A Court of Appeal decision last week ruled that a lesbian couple bringing up a two-year old boy must allow the father a role. It was an important judgment in the landscape of ‘alternative families’ which are increasingly commonplace today.
Family law, especially where it concerns same sex relationships, has been developing apace over the last decade. The Adoption and Children Act 2002 permits adoption by a same sex couple and the Civil Partnerships Act 2004 enables a same sex couple to enter into a civil partnership, giving them rights, upon the breakdown of the relationship, very similar to those of a divorcing couple. The Government is also now consulting on possible future changes to the law to permit gay couples to marry which may, in turn, lead to more alternative family units as a result.
Hand in hand with statutory change often comes the need for the Courts to give guidance as to how such changes will work in practice as in the Court of Appeal case Re M.

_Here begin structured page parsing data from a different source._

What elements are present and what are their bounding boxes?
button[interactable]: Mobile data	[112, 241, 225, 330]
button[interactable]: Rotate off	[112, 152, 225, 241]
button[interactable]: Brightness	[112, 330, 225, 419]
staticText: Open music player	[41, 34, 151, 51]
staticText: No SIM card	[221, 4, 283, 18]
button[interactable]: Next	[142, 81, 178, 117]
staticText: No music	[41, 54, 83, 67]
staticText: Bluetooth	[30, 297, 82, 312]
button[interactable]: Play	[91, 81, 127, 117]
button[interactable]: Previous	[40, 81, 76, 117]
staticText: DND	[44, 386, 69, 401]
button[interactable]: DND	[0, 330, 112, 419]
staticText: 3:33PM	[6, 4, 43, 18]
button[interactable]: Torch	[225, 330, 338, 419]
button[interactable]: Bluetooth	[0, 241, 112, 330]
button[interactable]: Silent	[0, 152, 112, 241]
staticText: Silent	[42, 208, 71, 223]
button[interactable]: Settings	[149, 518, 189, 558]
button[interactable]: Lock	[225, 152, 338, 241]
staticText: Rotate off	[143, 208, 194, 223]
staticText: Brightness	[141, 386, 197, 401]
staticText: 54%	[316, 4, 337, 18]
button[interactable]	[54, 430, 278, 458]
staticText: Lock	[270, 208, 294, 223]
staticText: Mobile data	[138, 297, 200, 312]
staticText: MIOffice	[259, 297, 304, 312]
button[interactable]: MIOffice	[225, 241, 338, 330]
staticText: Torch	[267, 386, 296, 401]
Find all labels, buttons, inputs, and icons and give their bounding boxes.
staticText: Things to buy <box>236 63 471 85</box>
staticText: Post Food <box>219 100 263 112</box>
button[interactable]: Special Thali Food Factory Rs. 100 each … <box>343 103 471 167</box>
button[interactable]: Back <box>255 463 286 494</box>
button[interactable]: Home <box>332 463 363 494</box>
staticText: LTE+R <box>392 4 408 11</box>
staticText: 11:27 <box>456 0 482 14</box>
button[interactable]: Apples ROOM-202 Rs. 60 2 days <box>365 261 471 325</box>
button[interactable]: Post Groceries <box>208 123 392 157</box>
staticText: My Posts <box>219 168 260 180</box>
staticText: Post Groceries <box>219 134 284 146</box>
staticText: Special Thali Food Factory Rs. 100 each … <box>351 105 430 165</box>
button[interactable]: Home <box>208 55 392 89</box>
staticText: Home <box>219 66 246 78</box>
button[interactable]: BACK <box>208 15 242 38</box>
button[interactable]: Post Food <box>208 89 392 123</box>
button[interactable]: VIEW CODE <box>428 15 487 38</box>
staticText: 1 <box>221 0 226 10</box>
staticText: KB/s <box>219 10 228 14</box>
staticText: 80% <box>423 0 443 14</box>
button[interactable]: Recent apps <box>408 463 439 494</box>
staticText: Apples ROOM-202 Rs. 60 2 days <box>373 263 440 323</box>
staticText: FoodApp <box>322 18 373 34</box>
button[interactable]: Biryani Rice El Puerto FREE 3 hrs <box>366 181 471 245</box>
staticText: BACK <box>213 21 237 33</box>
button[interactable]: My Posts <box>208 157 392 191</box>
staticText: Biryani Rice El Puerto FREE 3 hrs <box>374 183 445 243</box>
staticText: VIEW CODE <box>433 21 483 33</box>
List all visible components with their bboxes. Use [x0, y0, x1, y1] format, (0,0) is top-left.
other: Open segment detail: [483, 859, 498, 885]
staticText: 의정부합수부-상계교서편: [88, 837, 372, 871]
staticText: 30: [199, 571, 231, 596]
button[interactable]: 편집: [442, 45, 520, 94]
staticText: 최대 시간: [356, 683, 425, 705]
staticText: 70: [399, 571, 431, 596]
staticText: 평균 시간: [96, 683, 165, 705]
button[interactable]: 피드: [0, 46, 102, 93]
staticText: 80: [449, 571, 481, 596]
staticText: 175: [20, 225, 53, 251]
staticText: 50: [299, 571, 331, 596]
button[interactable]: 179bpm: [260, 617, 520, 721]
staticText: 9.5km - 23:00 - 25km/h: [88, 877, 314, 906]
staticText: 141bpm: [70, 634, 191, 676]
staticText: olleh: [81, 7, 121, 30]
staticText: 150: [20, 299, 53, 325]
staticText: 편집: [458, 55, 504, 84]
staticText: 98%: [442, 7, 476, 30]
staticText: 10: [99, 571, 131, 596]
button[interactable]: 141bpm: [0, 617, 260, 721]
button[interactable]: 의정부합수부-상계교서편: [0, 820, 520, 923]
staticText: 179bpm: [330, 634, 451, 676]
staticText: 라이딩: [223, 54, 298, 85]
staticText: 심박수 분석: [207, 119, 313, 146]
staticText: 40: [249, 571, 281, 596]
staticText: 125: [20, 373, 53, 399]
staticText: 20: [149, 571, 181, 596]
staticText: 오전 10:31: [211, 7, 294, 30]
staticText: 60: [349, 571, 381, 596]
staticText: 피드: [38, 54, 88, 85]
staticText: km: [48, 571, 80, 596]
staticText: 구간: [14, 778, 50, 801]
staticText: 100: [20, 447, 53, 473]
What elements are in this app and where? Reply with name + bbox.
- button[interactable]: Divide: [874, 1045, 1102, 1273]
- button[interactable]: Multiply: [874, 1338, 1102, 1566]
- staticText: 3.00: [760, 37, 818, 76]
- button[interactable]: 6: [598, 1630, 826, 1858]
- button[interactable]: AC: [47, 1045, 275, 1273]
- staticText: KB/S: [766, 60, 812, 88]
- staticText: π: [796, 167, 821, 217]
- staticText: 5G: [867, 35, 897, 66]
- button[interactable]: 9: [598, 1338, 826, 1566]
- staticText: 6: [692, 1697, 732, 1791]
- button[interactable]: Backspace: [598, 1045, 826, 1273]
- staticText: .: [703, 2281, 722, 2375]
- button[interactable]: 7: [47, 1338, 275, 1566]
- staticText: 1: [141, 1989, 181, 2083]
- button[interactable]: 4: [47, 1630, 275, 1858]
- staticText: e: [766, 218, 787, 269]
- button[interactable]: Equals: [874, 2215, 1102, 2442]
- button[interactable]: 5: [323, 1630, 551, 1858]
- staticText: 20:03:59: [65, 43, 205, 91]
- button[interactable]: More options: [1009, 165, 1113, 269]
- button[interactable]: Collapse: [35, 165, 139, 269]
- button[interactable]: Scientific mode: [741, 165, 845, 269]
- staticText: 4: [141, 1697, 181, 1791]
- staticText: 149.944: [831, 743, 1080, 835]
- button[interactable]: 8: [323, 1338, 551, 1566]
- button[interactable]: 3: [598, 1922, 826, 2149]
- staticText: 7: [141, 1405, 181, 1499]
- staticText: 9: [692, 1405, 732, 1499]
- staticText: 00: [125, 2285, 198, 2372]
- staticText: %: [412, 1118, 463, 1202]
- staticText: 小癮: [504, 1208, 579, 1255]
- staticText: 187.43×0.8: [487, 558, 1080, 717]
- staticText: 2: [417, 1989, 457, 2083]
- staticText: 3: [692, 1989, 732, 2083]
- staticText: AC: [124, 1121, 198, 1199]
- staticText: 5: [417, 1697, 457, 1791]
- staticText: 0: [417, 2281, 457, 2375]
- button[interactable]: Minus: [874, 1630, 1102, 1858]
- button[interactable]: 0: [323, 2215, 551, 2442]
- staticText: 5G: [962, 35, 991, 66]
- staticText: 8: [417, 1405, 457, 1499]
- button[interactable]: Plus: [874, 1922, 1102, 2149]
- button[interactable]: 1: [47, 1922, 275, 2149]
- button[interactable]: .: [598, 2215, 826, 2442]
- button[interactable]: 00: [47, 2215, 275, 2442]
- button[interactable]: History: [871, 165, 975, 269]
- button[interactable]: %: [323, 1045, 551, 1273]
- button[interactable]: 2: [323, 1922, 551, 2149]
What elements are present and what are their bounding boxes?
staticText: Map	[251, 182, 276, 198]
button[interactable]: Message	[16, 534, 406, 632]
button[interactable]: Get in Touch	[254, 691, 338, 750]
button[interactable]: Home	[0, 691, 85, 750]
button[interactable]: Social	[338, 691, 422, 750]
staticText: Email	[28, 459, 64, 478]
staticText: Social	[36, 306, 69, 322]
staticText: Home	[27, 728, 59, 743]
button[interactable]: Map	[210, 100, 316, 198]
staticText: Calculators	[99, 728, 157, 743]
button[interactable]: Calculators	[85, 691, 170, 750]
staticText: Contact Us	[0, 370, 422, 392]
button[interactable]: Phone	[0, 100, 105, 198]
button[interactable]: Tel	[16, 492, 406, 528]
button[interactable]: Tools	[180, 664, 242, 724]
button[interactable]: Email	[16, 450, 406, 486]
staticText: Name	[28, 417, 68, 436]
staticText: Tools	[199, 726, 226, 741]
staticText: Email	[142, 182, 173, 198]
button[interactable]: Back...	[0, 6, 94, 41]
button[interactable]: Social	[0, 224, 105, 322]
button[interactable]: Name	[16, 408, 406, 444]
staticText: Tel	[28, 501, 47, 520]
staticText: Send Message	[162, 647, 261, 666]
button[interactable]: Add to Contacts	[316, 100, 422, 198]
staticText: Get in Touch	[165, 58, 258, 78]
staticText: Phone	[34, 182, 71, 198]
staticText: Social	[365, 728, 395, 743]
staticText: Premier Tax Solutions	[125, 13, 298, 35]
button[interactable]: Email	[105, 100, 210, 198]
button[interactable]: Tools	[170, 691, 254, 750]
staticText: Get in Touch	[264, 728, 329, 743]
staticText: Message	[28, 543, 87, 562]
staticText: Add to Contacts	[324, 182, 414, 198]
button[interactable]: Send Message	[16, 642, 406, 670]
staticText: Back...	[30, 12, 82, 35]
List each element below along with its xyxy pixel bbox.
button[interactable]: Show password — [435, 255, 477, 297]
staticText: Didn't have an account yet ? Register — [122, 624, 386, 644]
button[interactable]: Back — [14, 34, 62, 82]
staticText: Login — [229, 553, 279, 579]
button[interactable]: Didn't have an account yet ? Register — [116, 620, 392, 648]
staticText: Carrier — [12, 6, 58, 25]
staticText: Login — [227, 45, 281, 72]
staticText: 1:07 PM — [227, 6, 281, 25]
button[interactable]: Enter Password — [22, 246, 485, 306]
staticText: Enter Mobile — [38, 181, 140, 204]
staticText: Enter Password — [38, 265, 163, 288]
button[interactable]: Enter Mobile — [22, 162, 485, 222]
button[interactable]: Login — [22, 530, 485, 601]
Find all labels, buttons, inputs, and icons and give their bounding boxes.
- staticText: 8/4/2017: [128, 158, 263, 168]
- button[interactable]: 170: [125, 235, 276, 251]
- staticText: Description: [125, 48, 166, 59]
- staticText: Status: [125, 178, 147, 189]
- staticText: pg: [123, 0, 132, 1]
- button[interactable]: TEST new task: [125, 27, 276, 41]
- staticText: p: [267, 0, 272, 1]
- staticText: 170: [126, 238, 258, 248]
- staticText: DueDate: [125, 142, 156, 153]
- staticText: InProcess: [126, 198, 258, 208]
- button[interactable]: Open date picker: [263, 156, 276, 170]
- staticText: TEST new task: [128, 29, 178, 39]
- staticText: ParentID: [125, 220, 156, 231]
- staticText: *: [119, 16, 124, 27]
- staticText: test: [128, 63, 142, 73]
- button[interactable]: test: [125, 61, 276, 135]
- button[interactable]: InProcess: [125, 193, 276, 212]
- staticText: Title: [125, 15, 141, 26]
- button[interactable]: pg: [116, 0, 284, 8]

The case concerned three homosexual parties and how their parental roles should interact concerning their child, M. B was M’s natural mother who was in a long term lesbian relationship with her partner, C. A was the natural father and in fact married B to try and placate her family which was opposed to her relationship with C. The parties were old friends and all very successful professionals in their respective fields. It was acknowledged that discussions between the three parties prior to M’s conception had led to an understanding. A and B never lived with one another and it was intended that M would live with B and C. A would be welcomed and acknowledged but his relationship with M would be purely secondary to that of B and C, the mothers.
After baby M’s arrival, however, disagreements followed in terms of access and the extent of A’s relationship with the child. A and B respectively made applications to the Court.
A’s argument in the Court of Appeal was that his role as the natural father had been confined and that the normal developmental path of contact for the absent parent should be a steady increase in frequency and duration to staying contact (in other words overnight contact) and beyond that, to holiday contact. B and C argued that the child’s welfare would be enhanced if they were able to maintain their ‘nuclear’ family and that their decisions concerning M should be respected and supported.
The Court of Appeal said that A’s involvement in the creation of M and his commitment to him from birth suggested that he might be seeking to offer a relationship of considerable value. ‘It is generally accepted that a child gains by having two parents. It does not follow from that that the addition of a third is necessarily disadvantageous.’ In stressing what an important but difficult case this was, Lord Justice Thorpe went on to say ‘human emotions are powerful and inconstant.’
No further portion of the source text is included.